If the target DNS domain shall be used instead, you must de-crypt the data before copying and re-encrypt the data with the new MIP key in the target.

 

Another challenge are the shared services, like Teams Team/Channel or SPO and M365 groups service, as well as other service like Yammer, … There is no simple solution, providing access to a migrated user from target to source. Two possible solution you can think of:

1.       Keeping the user account in source active, while disabling the personal services if the user is migrated. The user must work in both tenants. This is complex situation for most of the users.

2.       Make us of Guest Access and provide for each user who is migrated a corresponding guest user access in the source tenant. This is at least a solution he could life with. But for the migration team, this is extremely complex and work intense.

The only way making a T2T less painful for users, is a proper Change & Adoptions approach. Key users, Champions and more would make a T2T migration more successful.

 

Cross-tenant Identity Mapping (preview) approach:

Cross-tenant mailbox migration - Microsoft 365 Enterprise

Cross-Tenant Identity Mapping is a feature that can be used during migrations from one Microsoft 365 organization to another (commonly referred to as a cross-tenant or tenant-2-tenant migration). It provides a secure method of establishing one-to-one object relationships across organization boundaries and automatically prepares the target objects for a successful migration.

With Cross-Tenant Identity Mapping, data remains within the Microsoft security boundary and is securely copied directly from the source organization to the target organization using specially configured Organization Relationships serving as a unidirectional trust.

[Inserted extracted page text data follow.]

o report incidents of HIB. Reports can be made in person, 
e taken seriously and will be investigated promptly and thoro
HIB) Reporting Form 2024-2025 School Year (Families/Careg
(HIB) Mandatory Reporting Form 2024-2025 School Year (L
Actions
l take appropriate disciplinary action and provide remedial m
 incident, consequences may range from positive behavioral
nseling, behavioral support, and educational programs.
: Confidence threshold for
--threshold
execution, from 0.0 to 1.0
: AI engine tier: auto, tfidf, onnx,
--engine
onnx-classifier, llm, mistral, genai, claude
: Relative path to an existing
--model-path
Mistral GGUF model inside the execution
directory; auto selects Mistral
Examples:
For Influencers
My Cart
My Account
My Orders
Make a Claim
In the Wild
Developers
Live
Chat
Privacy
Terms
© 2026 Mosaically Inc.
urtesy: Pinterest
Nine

This blog article is still designed for 3rd party tool usage and might be updated at a later stage.

 

Cross-tenant Mailbox migration approach:

Cross-tenant mailbox migration - Microsoft 365 Enterprise

Users migrating must be present in the target tenant Exchange Online system as MailUsers, marked with specific attributes to enable the cross-tenant moves. The system will fail moves for users that aren't properly set up in the target tenant.

When the moves are complete, the source user mailbox is converted to a MailUser and the targetAddress (shown as ExternalEmailAddress in Exchange) is stamped with the routing address to the destination tenant. This process leaves the legacy MailUser in the source tenant and allows for coexistence and mail routing. When business processes allow, the source tenant may remove the source MailUser or convert them to a mail contact.

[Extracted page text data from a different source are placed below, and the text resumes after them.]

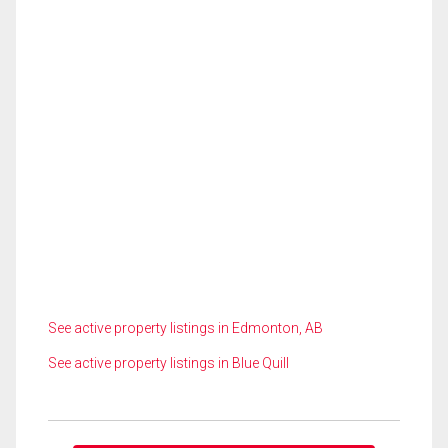
See active property listings in Edmonton, AB
See active property listings in Blue Quill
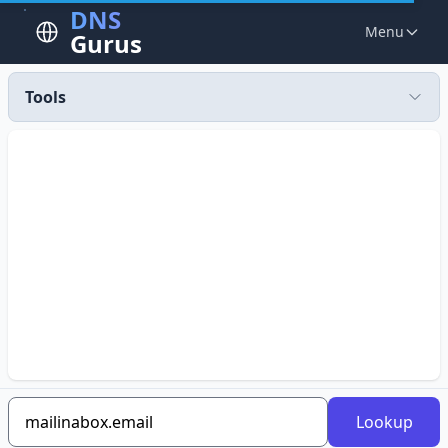
DNS
Menu
Gurus
Tools
Lookup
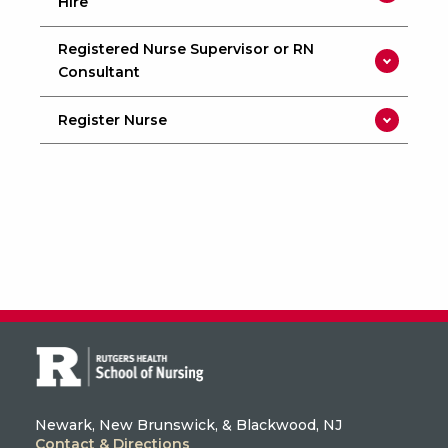
Hire
Registered Nurse Supervisor or RN
Consultant
Register Nurse
Newark, New Brunswick, & Blackwood, NJ
Contact & Directions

Cross-tenant Exchange mailbox migrations are supported for tenants in hybrid or cloud only, or any combination of the two.

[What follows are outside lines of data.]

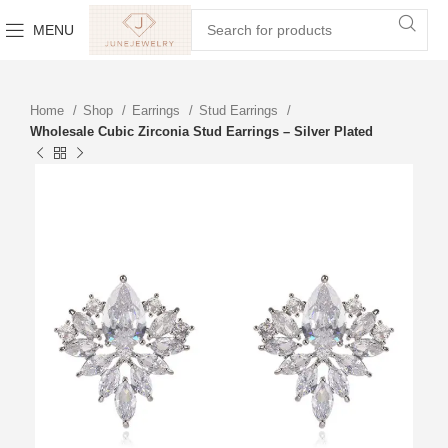
MENU
Home
Shop
Earrings
Stud Earrings
Wholesale Cubic Zirconia Stud Earrings – Silver Plated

Cross Tenant User Data Migration is available as an add-on to the following Microsoft 365 subscription plans for Enterprise Agreement customers. User licenses are per migration (onetime fee). Please contact your Microsoft account team for details.

Microsoft 365 Business Basic/Business Standard/Business Premium/F1/F3/E3/A3/E5/A5; Office 365 F3/E1/A1/E3/A3/E5/A5; Exchange Online; SharePoint Online; OneDrive for Business.

 

This blog article is still designed for 3rd party tool usage and might be updated at a later stage.

Ensure the cross-tenant license has been assigned to a user before cross-tenant migration.